Monday, April 25, 2011

Have we evolved to reject evolution?

Following on the Pope post, there are various theories about whether people might reject evolutionary theory because it contradicts their intuitions. One was described by developmental psychologist Paul Bloom in an article he wrote for Natural History magazine entitled "In Science We Trust." Bloom, who lays out a theory of intuitive mind/body dualism in his book Descartes' Baby, believes that we have intuitive "theories" about physics and agency which cause us to operate as though they're inherently separate things. Following from that, he basically argues that we may reject or misunderstand evolution because we have a hard time imagining something conscious being made out of non-conscious things (that is, consciousness as an emergent property), or that evolutionary change could happen without conscious guidance. This doesn't make it impossible to understand and accept evolution-- of course, since plenty of us do just that-- but it would suggest that we have some built-in biases in our thinking which predispose us against doing so. Bloom writes:
A minority of Americans subscribe to an unusual theory about the origin of people and other animals. They are often adamant about the truth of this theory, and believe that it is the only one that should be taught to children. But if you press them on the theory's details, their answers are muddled. It turns out that these people understand little of what they are defending; they are just parroting back what they have heard from others. Who are they?  
They are Darwinians--people who claim to believe in evolution by natural selection. . .  
Psychologist Deborah Kelemen of Boston University, for instance, finds that children insist that everything has a purpose. Educated Western adults believe that human-made artifacts have purposes (cars are to drive around in) and that body parts have purposes (eyes are for seeing), but young children take this further, saying the same for animals (lions ate for being in the zoo) and for natural entities (clouds are for raining).  
And psychologist Margaret Evans of the University of Michigan found the most direct evidence for natural-born creationism. She carried out a series of studies in which she asked children flat out where they believe animals come from. Their favorite answer is God. That is true of children whose parents are fundamentalist Christians--no surprise--but it is also true for children whose parents accept the theory of natural selection! Evolutionary biologist Richard Dawkins was right to complain, then, that it seems "as if the human brain were specifically designed to misunderstand Darwinism." . . .   
Looking within the United States, the difference between Darwinians and creationists does not reduce to smarts or education: studies of college students found no difference in how well (or poorly) they understood the theory of evolution, whether they believed it was true of not and no matter how much biology they'd studied.

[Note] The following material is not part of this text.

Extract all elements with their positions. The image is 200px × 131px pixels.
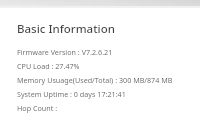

When researchers asked the students who endorsed Darwinian beliefs to explain the theory of natural selection, their answers were on average no more accurate than those of the students that rejected evolution. Many in each group misunderstood the theory, coming up with something closer to Lamarck's view than Darwin's.   
So while an evolutionary biologist might argue that giraffes evolved long necks because the ones with longer-than-usual necks got more food from trees and hence tended to have more offspring, many students would say that it is useful to have a long neck and so (somehow) giraffes will have longer-necked children. They believe, as Lamarck did, that there is some mysterious force that causes animals to become better adapted to their environments, and they confuse this with modern evolutionary biology.  
Those are just a few excerpts; you can read the whole thing for free at the link above. I don't find it at all surprising to think that there are plenty of people who profess to accept evolution but don't actually understand evolutionary theory. I wouldn't be surprised, for that matter, if such people constitute the majority of evolution-accepters. The idea of inheritance of acquired characteristics which Lamarck advocated just seems to be easier for people to grasp whether they are pro-evolution or not. The matter of why some people find this misunderstanding of evolution perfectly okay and others abhorrent does not seem to be about who is more educated or who thinks more critically per se, but very likely more about religious and/or political affiliation. That's my thought, but I don't have the research to back it up...yet.

In the meantime, people advocating that evolution should be taught in public school science classrooms and never creationism should sit down with a cup of tea and a copy of Darwin's Dangerous Idea if they've never done so. Consider it an intellectual gift to yourself.